Una sensazione condivisa anche da parte delle vittime, «non reduci, ma sopravvissuti» come ha fatto notare la tirocinante del master Adriana Vignoni. Pia Rosani, moglie di un primario che, dopo aver affrontato la pandemia in ospedale si è ritrovato improvvisamente nei panni del paziente ed è morto solo in ospedale, ha raccontato la sua storia di dolore e angoscia. «Incontrare i medici mi ha portato serenità» ha detto in riferimento al percorso di giustizia riparativa. «Questo progetto è una modalità che fa bene e può far bene anche a tante altre persone». Quello che è necessario, secondo la coordinatrice didattica del master Ilaria Marchetti, è «trasformare la tragedia in trauma per poterlo superare».
Lo conferma anche Marco Vergano, medico anestesista e rianimatore al San Giovanni Bosco di Torino, che nel 2020 scrisse il documento sulle priorità in rianimazione, i criteri per decidere in situazione di emergenza chi dovesse avere la precedenza nelle cure. Pur nel ricordo doloroso di quegli anni, anche Vergano, alla fine del percorso di giustizia riparativa, ammette che «è stato rassicurante scoprire che, nonostante le cicatrici che ciascuno si portava dentro non è emersa nessuna vera contrapposizione tra operatori sanitari e familiari delle vittime». Forse il dramma più grande è stato la morte in solitudine. Se la chiusura dei reparti Covid era comprensibile nella prima ondata del 2020, «dal 2021 in avanti molte misure restrittive sono state spesso ingiustificate e fonte di grande sofferenza, evitabile».
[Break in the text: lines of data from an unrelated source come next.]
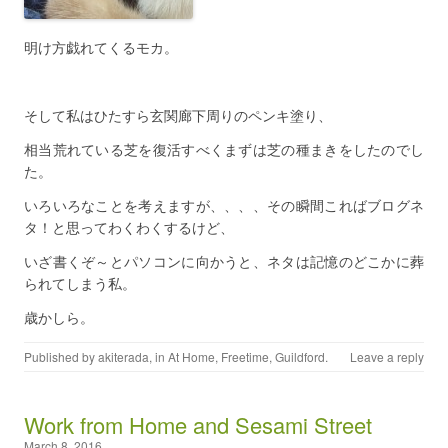
明け方戯れてくるモカ。
そして私はひたすら玄関廊下周りのペンキ塗り、
相当荒れている芝を復活すべくまずは芝の種まきをしたのでし
た。
いろいろなことを考えますが、、、、その瞬間こればブログネ
タ！と思ってわくわくするけど、
いざ書くぞ～とパソコンに向かうと、ネタは記憶のどこかに葬
られてしまう私。
歳かしら。
Published by
akiterada
, in
At Home
,
Freetime
,
Guildford
.
Leave a reply
Work from Home and Sesami Street
March 8, 2016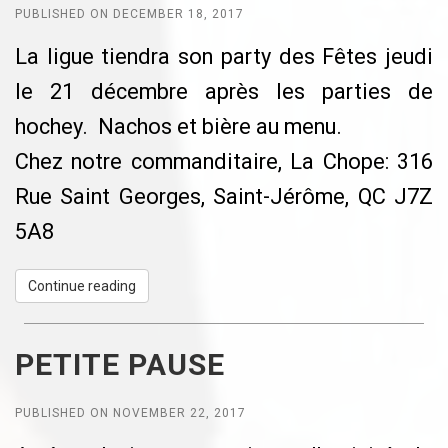
PUBLISHED ON DECEMBER 18, 2017
L’entente actuelle est évolutive en
La ligue tiendra son party des Fêtes jeudi
fonction des directives gouvernementales.
le 21 décembre après les parties de
Dans le cas où les mesures mentionnées
hochey. Nachos et bière au menu.
dans le présent document ne soient pas
Chez notre commanditaire, La Chope:
316
respectées, la Régie intermunicipale de
Rue Saint Georges, Saint-Jérôme, QC J7Z
l’aréna régional de la Rivière-Du-Nord se
5A8
réserve le droit de retirer l’accès aux
arénas au groupe ou à l’individu
Continue reading
récalcitrant.
Merci de votre précieuse collaboration,
PETITE PAUSE
une question de santé à tous!
PUBLISHED ON NOVEMBER 22, 2017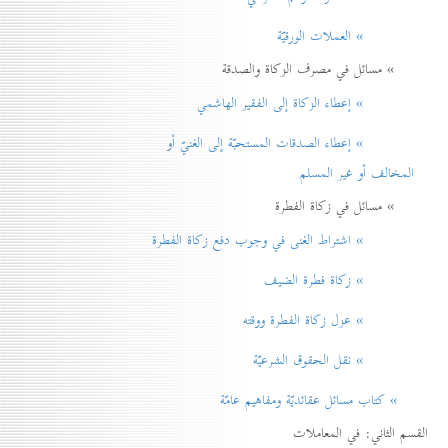
» العملات الورقيّة
» مسائل في مصرف الزكاة والصدقة
» إعطاء الزكاة إلی الفقير الهاشمي
» إعطاء الصدقات المستحبّة إلی الغنيّ أو
المخالف أو غير المسلم
» مسائل في زكاة الفطرة
» اشتراط الغنی في وجوب دفع زكاة الفطرة
» زكاة فطرة الضيف
» عزل زكاة الفطرة ووقته
» نقل الحقوق الشرعيّة
» كتاب مسائل عقائديّة ومفاهيم عامّة
القسم الثاني: في المعاملات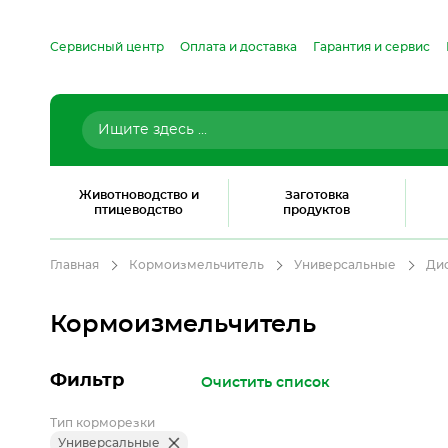
Сервисный центр
Оплата и доставка
Гарантия и сервис
Животноводство и
Заготовка
птицеводство
продуктов
Главная
Кормоизмельчитель
Универсальные
Дис
Кормоизмельчитель
Фильтр
Очистить список
Тип корморезки
Универсальные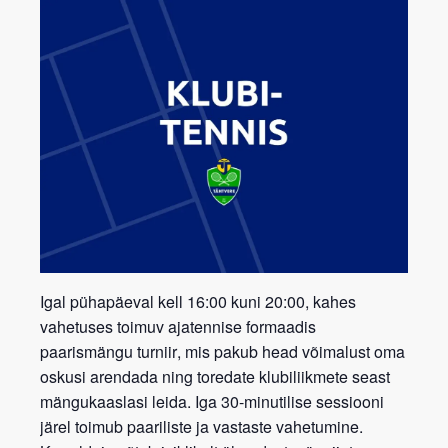
Igal pühapäeval kell 16:00 kuni 20:00, kahes
vahetuses toimuv ajatennise formaadis
paarismängu turniir
, mis pakub head võimalust oma
oskusi arendada ning toredate klubiliikmete seast
mängukaaslasi leida. Iga 30-minutilise sessiooni
järel toimub paariliste ja vastaste vahetumine.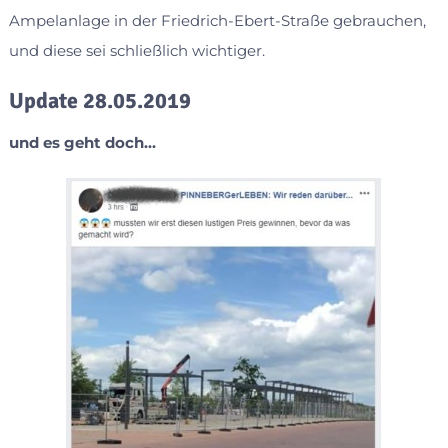
Ampelanlage in der Friedrich-Ebert-Straße gebrauchen,
und diese sei schließlich wichtiger.
Update 28.05.2019
und es geht doch…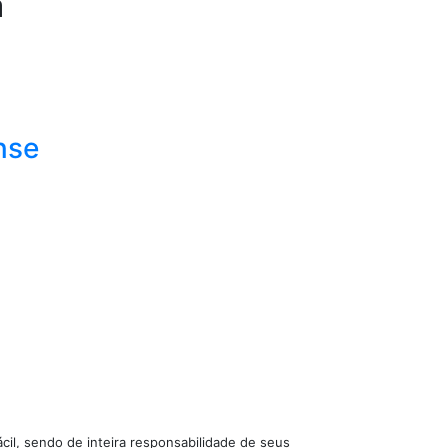
a
nse
cil, sendo de inteira responsabilidade de seus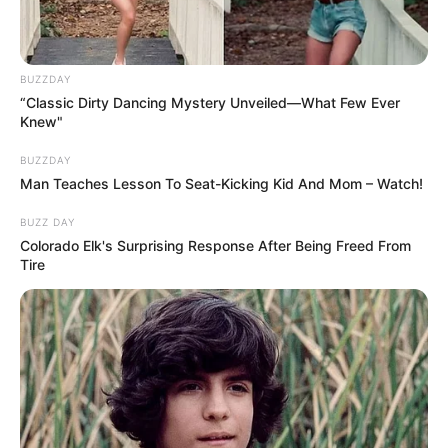
BUZZDAY
“Classic Dirty Dancing Mystery Unveiled—What Few Ever
Knew"
BUZZDAY
Man Teaches Lesson To Seat-Kicking Kid And Mom – Watch!
BUZZ DAY
Colorado Elk's Surprising Response After Being Freed From
Tire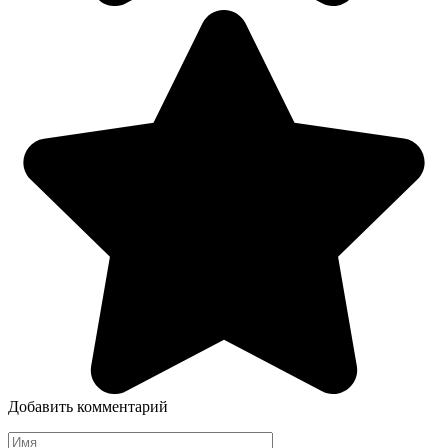
Добавить комментарий
Имя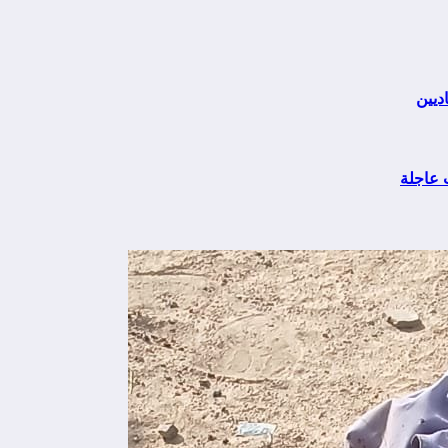
اديين
ت عاجلة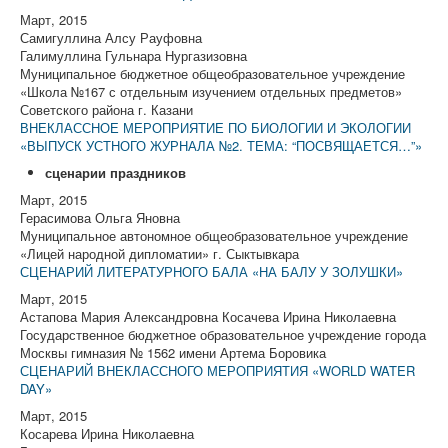
Март, 2015
Самигуллина Алсу Рауфовна
Галимуллина Гульнара Нургазизовна
Муниципальное бюджетное общеобразовательное учреждение
«Школа №167 с отдельным изучением отдельных предметов»
Советского района г. Казани
ВНЕКЛАССНОЕ МЕРОПРИЯТИЕ ПО БИОЛОГИИ И ЭКОЛОГИИ
«ВЫПУСК УСТНОГО ЖУРНАЛА №2. ТЕМА: “ПОСВЯЩАЕТСЯ…”»
сценарии праздников
Март, 2015
Герасимова Ольга Яновна
Муниципальное автономное общеобразовательное учреждение
«Лицей народной дипломатии» г. Сыктывкара
СЦЕНАРИЙ ЛИТЕРАТУРНОГО БАЛА «НА БАЛУ У ЗОЛУШКИ»
Март, 2015
Астапова Мария Александровна Косачева Ирина Николаевна
Государственное бюджетное образовательное учреждение города
Москвы гимназия № 1562 имени Артема Боровика
СЦЕНАРИЙ ВНЕКЛАССНОГО МЕРОПРИЯТИЯ «WORLD WATER
DAY»
Март, 2015
Косарева Ирина Николаевна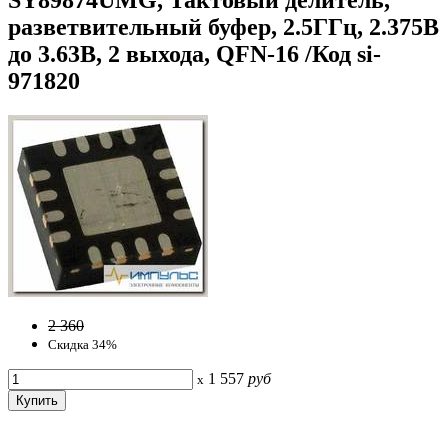
разветвительный буфер, 2.5ГГц, 2.375В
до 3.63В, 2 выхода, QFN-16 /Код si-
971820
2 360
Скидка 34%
1 557
руб
x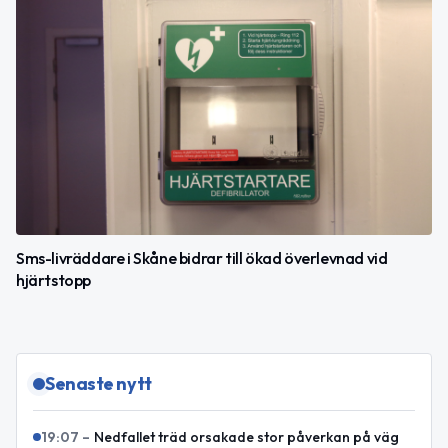
Sms-livräddare i Skåne bidrar till ökad överlevnad vid
hjärtstopp
Senaste nytt
19:07
–
Nedfallet träd orsakade stor påverkan på väg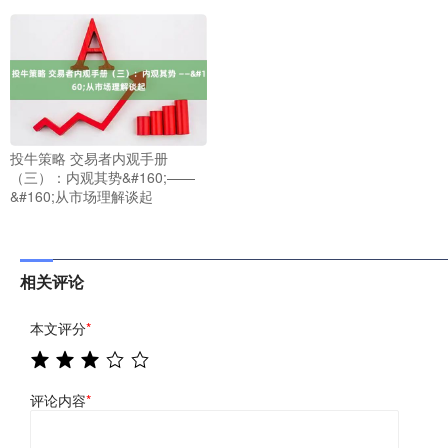
投牛策略 交易者内观手册
（三）：内观其势&#160;——
&#160;从市场理解谈起
相关评论
本文评分
*
评论内容
*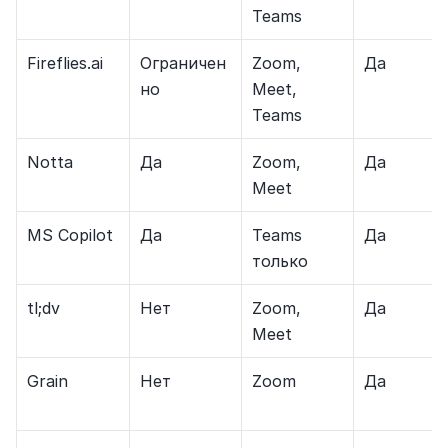
Teams
Fireflies.ai
Ограничен
Zoom, 
Да
но
Meet, 
Teams
Notta
Да
Zoom, 
Да
Meet
MS Copilot
Да
Teams 
Да
только
tl;dv
Нет
Zoom, 
Да
Meet
Grain
Нет
Zoom
Да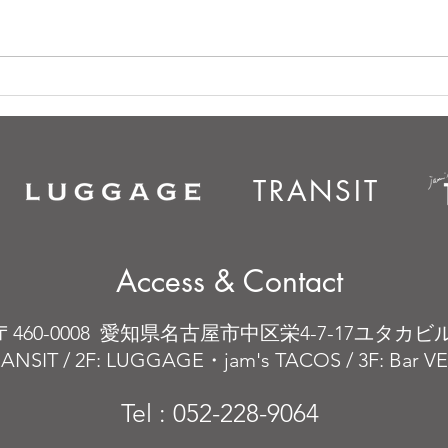
TRANSIT
Access & Contact
〒460-0008 愛知県名古屋市中区栄4-7-17ユタカビ
RANSIT / 2F: LUGGAGE・jam's TACOS / 3F: Bar 
Tel : 052-228-9064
Quello che è mancato in questi anni, secondo lo scrittore Paolo Giordano, è un’ottica di riparazione collettiva. «La grande occasione di destino comune delle prime settimane è stata completamente dimenticata». Anche perché, «dal punto di vista politico non c’è alcun interesse a mettere in atto un processo di pacificazione collettiva». Nell’esprimere soddisfazione per la dinamica di ascolto del progetto della sede di Brescia, Giordano ha affermato che però «in giro non c’è nessuna evidenza». Una visione condivisa da Alfredo Bazoli, nella duplice veste di politico e di parente di una vittima (non del Covid ma della strage di Piazza Loggia), che nell’esprimere apprezzamento per la giustizia riparativa, ne ha indicato anche qualche rischio.
Un’ultima parola di ottimismo l’ha pronunciata Irena Cara, all’epoca specializzanda, travolta come tutti dallo Tsunami del Covid. «Non avevo idea di cosa fosse la giustizia riparativa, ma ne sono uscita con una grande speranza: che sia lo strumento per ricostruire il patto sociale», perché come ha sottolineato il co-direttore del master Luciano Eusebi «il tempo del dialogo è tempo di cura» (Legge 219).